There are many good recipes out there. They are similar and different. All of them result in a relatively thin batter, almost as thin as the one you make for crepes. The differences are mostly related to how every cook adjusts the level of sweetness and how the batter is handled and/or baked.
When you read a recipe pay attention to:
The temperature of ingredients when they are blended,
The speed of blending,
The time for the batter to rest,
The temperature of the batter before it goes to the oven,
The temperature of the oven,
The time in the oven.
All these factors are interconnected. They are adjusted to personal tastes (some like it sweet), type of canelé molds (copper or silicon), ovens, etc.
There are recipe notes important for any combination of factors. For example, you need to give enough time for the flour to hydrate. In other words, if you start with room temperature ingredients, your batter needs at least 1 hour in room temperature for proper flour hydration. If you plan to bake fresh canelés for breakfast and make your batter the day before, you can use cold ingredients — the batter is going to rest refrigerated overnight anyway.
There are other notes specifically related to the type of mold used for making these pastries. Copper molds are the best for canelés, but they are very expensive. Many people prefer silicone molds for that reason. With silicone molds, it is very difficult to get the best caramelized crust canelés are famous for, but there are tips and tricks to achieve decent results. If your molds are made of silicone, read section “Can I bake them in silicone molds?” of ChefSteps canelé class.

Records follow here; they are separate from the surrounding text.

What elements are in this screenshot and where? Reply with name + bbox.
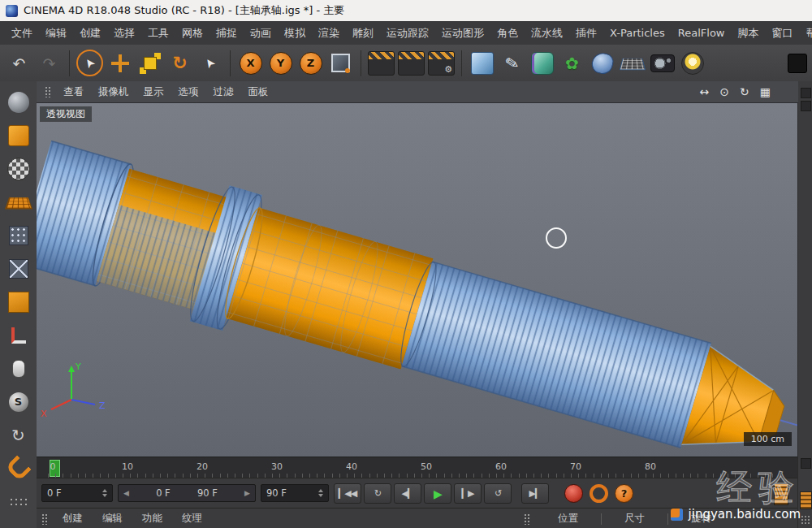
keyframe-selection-icon[interactable]	[774, 483, 788, 505]
floor-environment-button[interactable]	[618, 49, 646, 78]
bottom-menu-edit[interactable]: 编辑	[93, 512, 132, 526]
drag-grip-icon[interactable]	[45, 86, 52, 97]
end-frame-field[interactable]: 90 F	[261, 484, 329, 502]
spinner-arrows-icon[interactable]	[102, 487, 107, 500]
autokey-button[interactable]	[590, 484, 608, 503]
loop-button[interactable]: ↻	[364, 483, 391, 504]
bottom-menu-create[interactable]: 创建	[53, 512, 93, 526]
range-right-arrow-icon[interactable]: ▶	[244, 489, 250, 497]
previous-frame-button[interactable]: ◀▎	[394, 483, 421, 504]
panel-icon[interactable]	[801, 101, 811, 111]
vp-menu-panel[interactable]: 面板	[241, 85, 276, 99]
menu-item-motion-tracker[interactable]: 运动跟踪	[380, 26, 435, 41]
drag-grip-icon[interactable]	[524, 513, 531, 525]
zoom-view-icon[interactable]: ⊙	[719, 85, 729, 98]
menu-item-window[interactable]: 窗口	[765, 26, 799, 41]
menu-item-sculpt[interactable]: 雕刻	[346, 26, 380, 41]
menu-item-animate[interactable]: 动画	[244, 26, 278, 41]
lock-x-axis-button[interactable]: X	[236, 49, 265, 78]
menu-item-edit[interactable]: 编辑	[39, 26, 73, 41]
add-primitive-button[interactable]	[468, 49, 496, 78]
lock-z-axis-button[interactable]: Z	[296, 49, 325, 78]
menu-item-help[interactable]: 帮	[799, 26, 812, 41]
goto-start-button[interactable]: ▎◀◀	[334, 483, 361, 504]
menu-item-script[interactable]: 脚本	[731, 26, 765, 41]
pan-view-icon[interactable]: ↔	[700, 85, 710, 98]
spinner-arrows-icon[interactable]	[318, 487, 323, 500]
rotate-tool[interactable]: ↻	[166, 49, 194, 78]
goto-end-button[interactable]: ▶▎	[521, 483, 549, 504]
menu-item-render[interactable]: 渲染	[312, 26, 346, 41]
enable-axis-button[interactable]	[5, 322, 32, 348]
layout-preset-icon[interactable]	[788, 54, 807, 73]
scale-tool[interactable]	[136, 49, 164, 78]
camera-button[interactable]	[648, 49, 676, 78]
render-settings-button[interactable]: ⚙	[427, 49, 456, 78]
next-frame-button[interactable]: ▎▶	[454, 483, 482, 504]
current-frame-field[interactable]: 0 F	[41, 484, 113, 502]
menu-item-plugins[interactable]: 插件	[569, 26, 603, 41]
menu-item-realflow[interactable]: RealFlow	[672, 27, 732, 39]
keyframe-panel-icon[interactable]	[800, 491, 812, 509]
texture-mode-button[interactable]	[5, 155, 32, 182]
panel-icon[interactable]	[801, 88, 811, 98]
keyframe-help-button[interactable]: ?	[615, 484, 633, 503]
light-button[interactable]	[678, 49, 706, 78]
play-button[interactable]: ▶	[424, 483, 451, 504]
render-picture-viewer-button[interactable]	[397, 49, 425, 78]
coord-menu-rotation[interactable]: 旋转	[668, 512, 734, 526]
snap-magnet-button[interactable]	[5, 455, 32, 482]
vp-menu-options[interactable]: 选项	[171, 85, 206, 99]
record-keyframe-button[interactable]	[564, 484, 583, 503]
last-tool-used[interactable]: ➤	[196, 49, 224, 78]
bottom-menu-function[interactable]: 功能	[132, 512, 172, 526]
menu-item-pipeline[interactable]: 流水线	[525, 26, 569, 41]
bottom-menu-texture[interactable]: 纹理	[172, 512, 212, 526]
menu-item-snap[interactable]: 捕捉	[209, 26, 244, 41]
redo-icon[interactable]: ↷	[35, 49, 63, 78]
range-left-arrow-icon[interactable]: ◀	[123, 489, 129, 497]
edges-mode-button[interactable]	[5, 255, 32, 282]
rotate-snap-button[interactable]: ↻	[5, 422, 32, 448]
points-mode-button[interactable]	[5, 222, 32, 249]
timeline-ruler[interactable]: 0 10 20 30 40 50 60 70 80	[37, 457, 798, 478]
coordinate-system-button[interactable]	[326, 49, 355, 78]
deformer-button[interactable]	[588, 49, 616, 78]
menu-item-character[interactable]: 角色	[490, 26, 525, 41]
live-selection-tool[interactable]: ➤	[76, 49, 104, 78]
render-view-button[interactable]	[367, 49, 395, 78]
menu-item-file[interactable]: 文件	[5, 26, 39, 41]
menu-item-select[interactable]: 选择	[107, 26, 141, 41]
coord-menu-position[interactable]: 位置	[535, 512, 601, 526]
make-editable-button[interactable]	[5, 122, 32, 149]
scroll-arrow-icon[interactable]	[801, 458, 811, 469]
polygons-mode-button[interactable]	[5, 288, 32, 315]
vp-menu-view[interactable]: 查看	[56, 85, 91, 99]
perspective-viewport[interactable]: Y X Z 查看 摄像机 显示 选项 过滤 面板 ↔ ⊙ ↻ ▦ 透视视图 10…	[37, 81, 798, 457]
toggle-views-icon[interactable]: ▦	[760, 85, 771, 98]
frame-range-slider[interactable]: ◀ 0 F 90 F ▶	[118, 484, 256, 502]
move-tool[interactable]	[106, 49, 134, 78]
menu-item-xparticles[interactable]: X-Particles	[603, 27, 672, 39]
window-titlebar[interactable]: CINEMA 4D R18.048 Studio (RC - R18) - [主…	[0, 0, 812, 21]
undo-icon[interactable]: ↶	[5, 49, 33, 78]
menu-item-create[interactable]: 创建	[73, 26, 107, 41]
coord-menu-size[interactable]: 尺寸	[602, 512, 667, 526]
lock-y-axis-button[interactable]: Y	[266, 49, 295, 78]
workplane-mode-button[interactable]	[5, 188, 32, 215]
viewport-nav-mode-button[interactable]	[5, 89, 32, 115]
resize-grip-icon[interactable]	[801, 515, 810, 525]
menu-item-mograph[interactable]: 运动图形	[435, 26, 490, 41]
rotate-view-icon[interactable]: ↻	[740, 85, 749, 98]
drag-grip-icon[interactable]	[41, 513, 49, 525]
mograph-cloner-button[interactable]: ✿	[558, 49, 586, 78]
vp-menu-camera[interactable]: 摄像机	[91, 85, 136, 99]
vp-menu-filter[interactable]: 过滤	[206, 85, 241, 99]
play-mode-button[interactable]: ↺	[484, 483, 512, 504]
spline-pen-button[interactable]: ✎	[495, 45, 529, 80]
viewport-solo-button[interactable]	[5, 355, 32, 382]
simulation-button[interactable]: S	[5, 388, 32, 415]
vp-menu-display[interactable]: 显示	[136, 85, 171, 99]
menu-item-mesh[interactable]: 网格	[175, 26, 209, 41]
menu-item-simulate[interactable]: 模拟	[278, 26, 312, 41]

Measure all the ingredients using scales. Get ready all the kitchen tools. You need: sauce pan, blender or whisk, bowl, strainer, seasoned molds, baking sheet lined with silicone mat (to prevent molds from sliding).
Heat the milk and sugar(s) stirring. No need to simmer or boil it. You only need to dissolve sugar. Melt butter in hot milk, also stirring, to emulsify it while it melts. Let it cool down to room temperature.
Blend egg yolks, flour, rum and milk on the lowest speed. Rest the batter for an hour in room temperature, or overnight refrigerated.
Refrigerate the molds. Melted butter applied to a cold mold will coat more evenly. Preheat the oven to 375F. Strain the batter to remove most of air bubbles. They were incorporated into the batter during the blending/whisking.
When ready to bake, place one mold on the scales, measure 75g of batter, note the level. Fill the rest of the molds to the same level. Place them on the baking sheet, spaced, and bake till they are dark brown. In my oven it takes 1 hour and 15 minutes.
It is very important to remove pastries from their molds when they are still hot. Use kitchen towel! Turn every mold upside-down and shake to release the pastry. Let them cool down completely. Enjoy!
The best copper quality/price mold I could find are sold by JB Prince. They need to be seasoned before the first use. They are seasoned the same way as cast iron. See "Seasoning and cleaning your molds" for more instructions. Important! If for some reason you need to clean your molds with soap and/or scrubbing, they have to be seasoned again.
I buy my dextrose on amazon.com. You can use 125g of sugar instead of 110g sugar and 15g of dextrose mix. Your caneles will be more sweet.